--- ACTION ITEM ---
Please give every line below again exactly, but not its pictures.

--- Page images and extracted text ---
+ + + + + + +

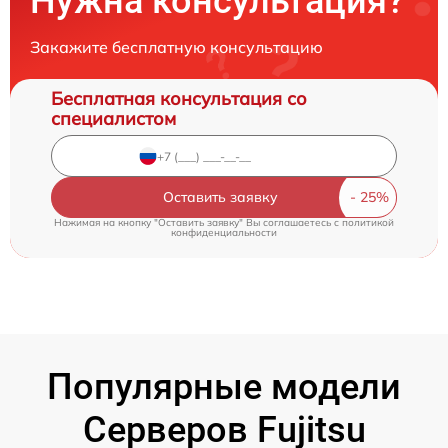
Нужна консультация?
Закажите бесплатную консультацию
Бесплатная консультация со
специалистом
Оставить заявку
Нажимая на кнопку "Оставить заявку" Вы соглашаетесь c
политикой
конфиденциальности
Популярные модели
Серверов Fujitsu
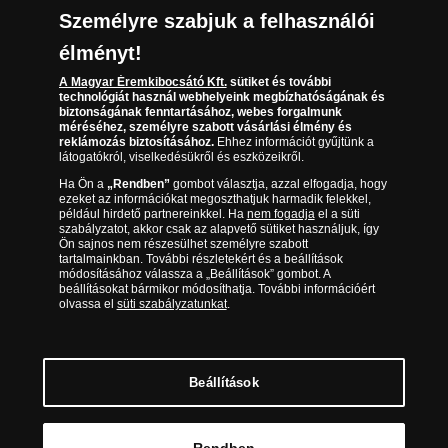
Kézbesítés
Karrier
Személyre szabjuk a felhasználói
Sütik (cookies) használata
Reklamáció
élményt!
06 80 888 889
Süti (cookies)
Beállítások
Visszaküldés
A Magyar Éremkibocsátó Kft.
sütiket és további
Társaságunkról
technológiát használ webhelyeink megbízhatóságának és
(díjmentesen hívható hétfőtől csütörtökig 9.00 és 17.00
Elállási űrlap
biztonságának fenntartásához, webes forgalmunk
Az érmék és érmek ára és értéke
óra között, péntekenként 9.00 és 15.00 óra között)
méréséhez, személyre szabott vásárlási élmény és
reklámozás biztosításához.
Ehhez információt gyűjtünk a
látogatókról, viselkedésükről és eszközeikről.
Gyakran ismételt kérdések
Ha Ön a
„Rendben”
gombot választja, azzal elfogadja, hogy
Adatkezelés
ezeket az információkat megoszthatjuk harmadik felekkel,
például hirdető partnereinkkel. Ha
nem fogadja
el a süti
szabályzatot, akkor csak az alapvető sütiket használjuk, így
Ön sajnos nem részesülhet személyre szabott
tartalmainkban. További részletekért és a beállítások
módosításához válassza a „Beállítások” gombot. A
beállításokat bármikor módosíthatja. További információért
olvassa el
süti szabályzatunkat
.
Beállítások
Magyar Éremkibocsátó Kft. 1134 Budapest, Váci út 33. Cégjegyzékszám: 01-09-
957944, Adószám: 23275395-2-41 A Társaság a Magyar Kereskedelmi
Engedélyezési Hivatal Nemesfémvizsgáló és Hitelesítő Hatóság (1089 Budapest,
Bláthy Ottó utca 3-5.) engedélyéhez kötött tevékenységet folytat. Kereskedelmi
Rendben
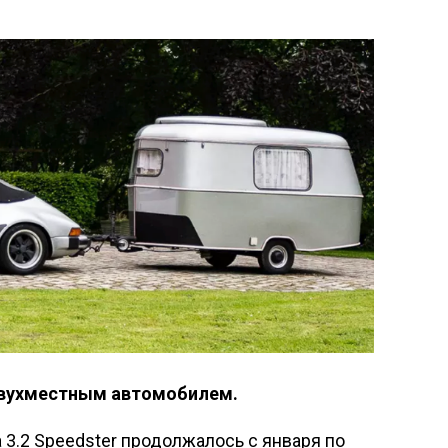
 двухместным автомобилем.
 3.2 Speedster продолжалось с января по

+ + + + + + +

--- THE ANSWER ---
Нужна консультация?
Закажите бесплатную консультацию
Бесплатная консультация со
специалистом
Оставить заявку
Нажимая на кнопку "Оставить заявку" Вы соглашаетесь c
политикой
конфиденциальности
Популярные модели
Серверов Fujitsu
Kézbesítés
Karrier
Személyre szabjuk a felhasználói
Sütik (cookies) használata
Reklamáció
élményt!
06 80 888 889
Süti (cookies)
Beállítások
Visszaküldés
A Magyar Éremkibocsátó Kft.
sütiket és további
Társaságunkról
technológiát használ webhelyeink megbízhatóságának és
(díjmentesen hívható hétfőtől csütörtökig 9.00 és 17.00
Elállási űrlap
biztonságának fenntartásához, webes forgalmunk
Az érmék és érmek ára és értéke
óra között, péntekenként 9.00 és 15.00 óra között)
méréséhez, személyre szabott vásárlási élmény és
reklámozás biztosításához.
Ehhez információt gyűjtünk a
látogatókról, viselkedésükről és eszközeikről.
Gyakran ismételt kérdések
Ha Ön a
„Rendben”
gombot választja, azzal elfogadja, hogy
Adatkezelés
ezeket az információkat megoszthatjuk harmadik felekkel,
például hirdető partnereinkkel. Ha
nem fogadja
el a süti
szabályzatot, akkor csak az alapvető sütiket használjuk, így
Ön sajnos nem részesülhet személyre szabott
tartalmainkban. További részletekért és a beállítások
módosításához válassza a „Beállítások” gombot. A
beállításokat bármikor módosíthatja. További információért
olvassa el
süti szabályzatunkat
.
Beállítások
Magyar Éremkibocsátó Kft. 1134 Budapest, Váci út 33. Cégjegyzékszám: 01-09-
957944, Adószám: 23275395-2-41 A Társaság a Magyar Kereskedelmi
Engedélyezési Hivatal Nemesfémvizsgáló és Hitelesítő Hatóság (1089 Budapest,
Bláthy Ottó utca 3-5.) engedélyéhez kötött tevékenységet folytat. Kereskedelmi
Rendben
 двухместным автомобилем.
 3.2 Speedster продолжалось с января по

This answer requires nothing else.